Out of the 170 blood donors, 151(88.8%) samples were first time donors, (not vaccinated) 7(4.12%), were second-time donors received one dose of vaccine, 8(4.71%) were the third time donors received two doses of vaccine and 4(2.35%) were fourth-time donors received three or more dose of vaccine respectively. The prevalence of HBV markers was high among first-time donors (non-vaccinated donors) than the remaining donors (vaccinated donors) and the vaccinated donors are safest than the non-vaccinated donors (Figure 5). This result is in agreement with a previous study conducted among blood donors at Gondar University Teaching Hospital, Northwest Ethiopia [33]. This shows that HBV infection decreases as the frequency of vaccination increases. The possible reason is that the more an individual get vaccinated the more the donor becomes immunized.

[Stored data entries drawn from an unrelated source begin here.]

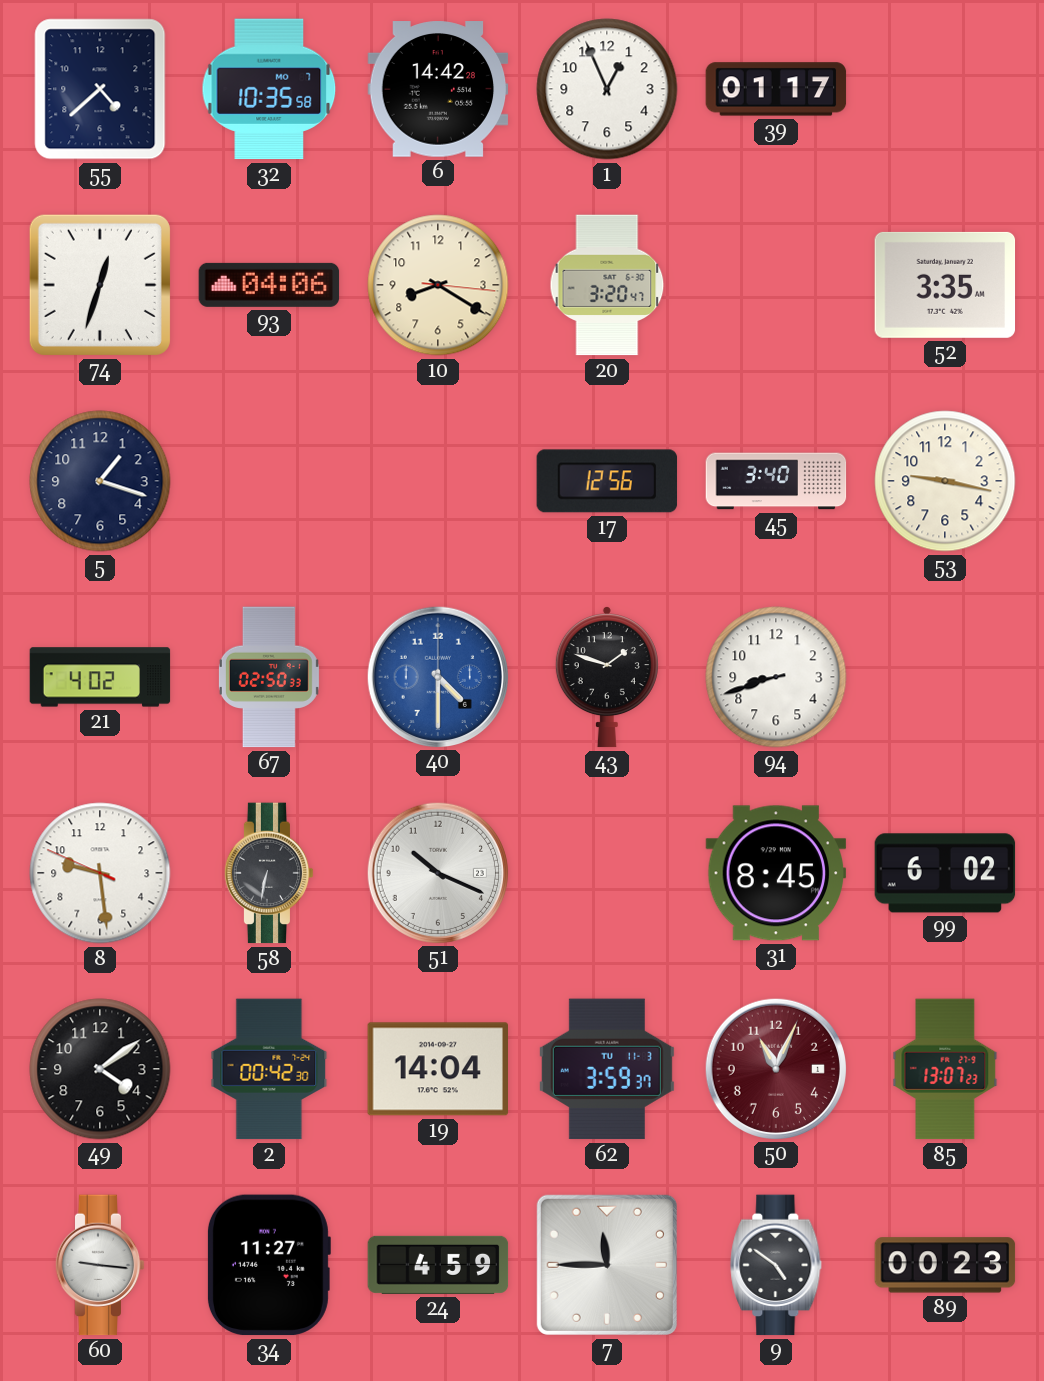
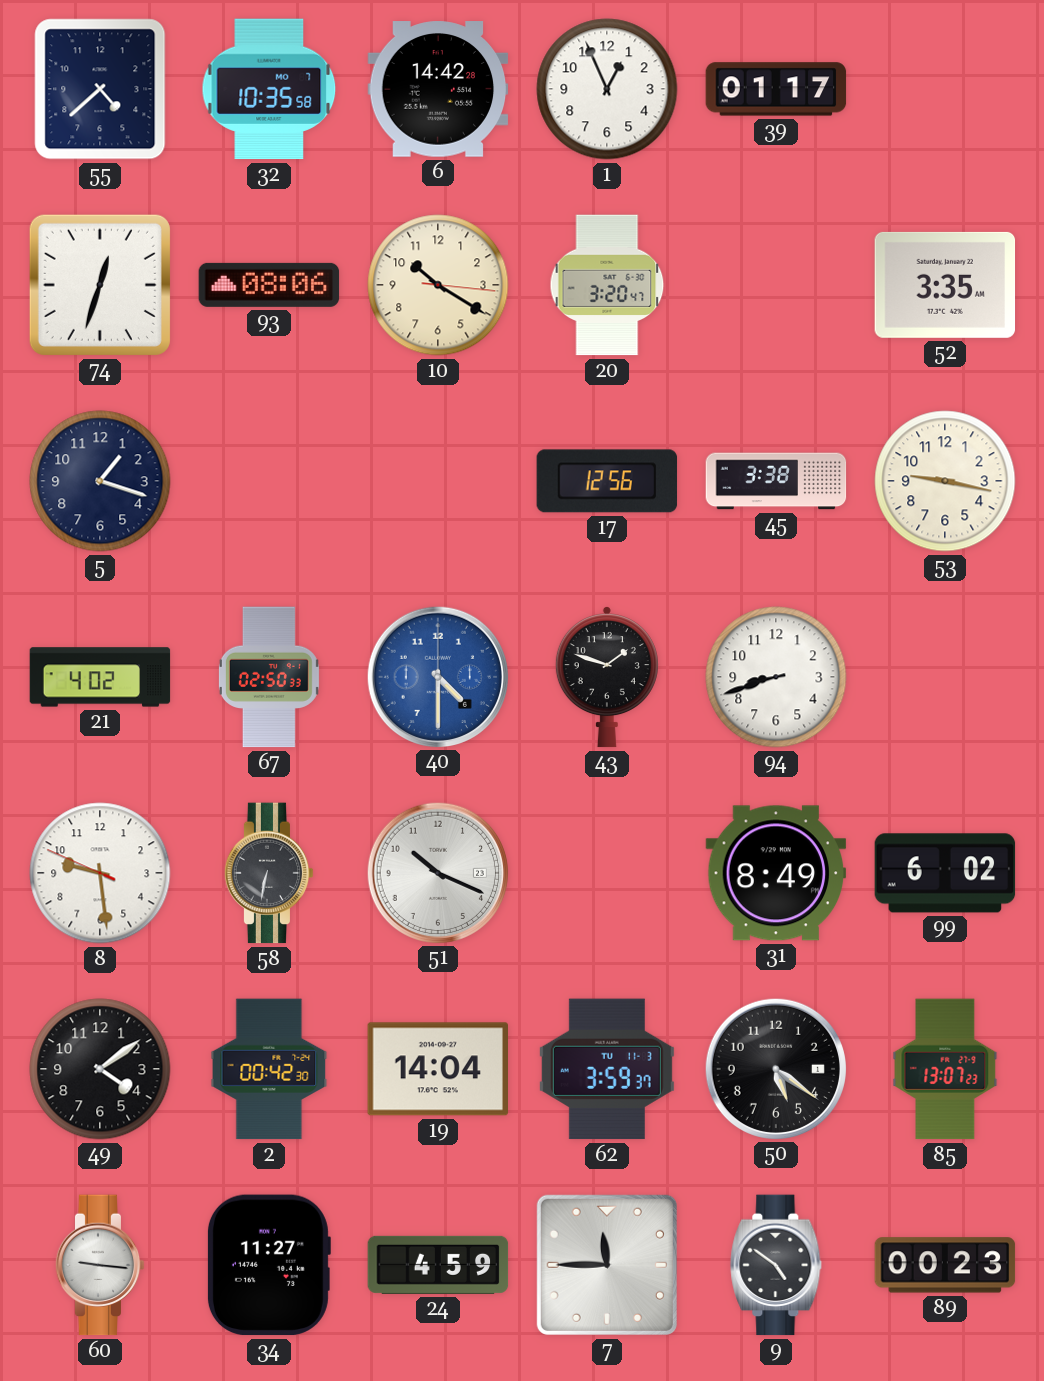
93: 04:06 -> 08:06
10: 8:20 -> 10:20
45: 3:40 -> 3:38
31: 8:45 -> 8:49
50: 11:04 -> 5:21
50 dial: burgundy -> black
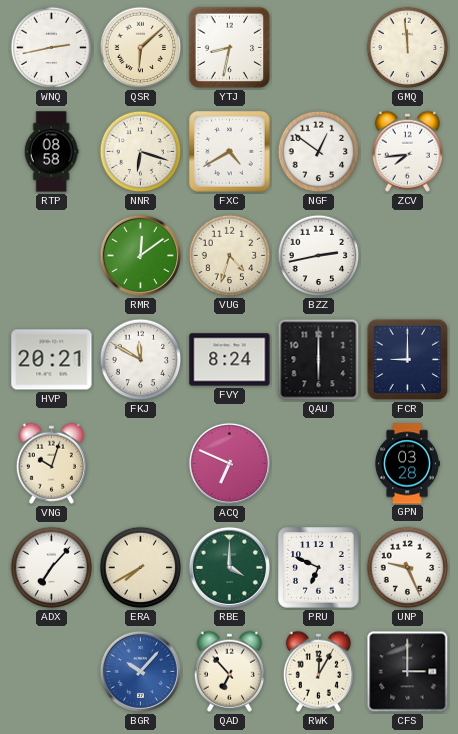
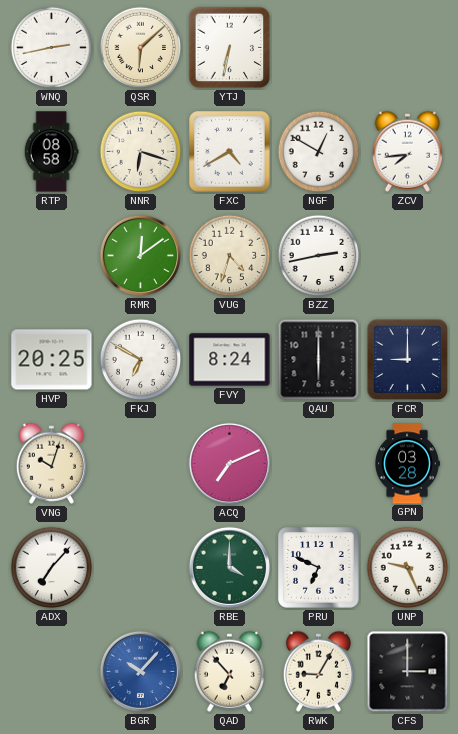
YTJ: 8:32 -> 6:32
GMQ: 11:59 -> none
NGF: 12:51 -> 12:50
HVP: 20:21 -> 20:25
FKJ: 11:50 -> 6:50
ACQ: 6:49 -> 7:11
ERA: 7:40 -> none
RWK: 12:05 -> 9:05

This study showed an overall prevalence rate of HBsAg to be 4.7%, HBsAb 4.1%, HBeAg 0.6%, anti-HBc 9(5.3%), among prospective blood donors in Usmanu Danfodiyo University Teaching Hospital Sokoto, Nigeria. This study, however, confirmed the presence of HBV markers among apparently healthy blood donors. The majority of those might have acquired the infection through unsafe sexual practices and blood transfusion during window period or late phase chronic HBV when HBsAg is at an undetectable level. Thus the need for the inclusion of HBc in routine screening of blood donors in Nigeria to reduce the risk of transfusion transmissible HBV infection.
In line with this result fine, it is recommended that all blood donors be routinely screened for HBV profile as part of the routine blood donation process, particularly during their first visit. There should be public awareness campaign for Hepatitis B infection and public vaccination/ immunization. We equally recommended that HBV DNA testing should be included in blood donation screening test. This research should be replicated on a national scale with wider participation of major tertiary health institutions nationwide.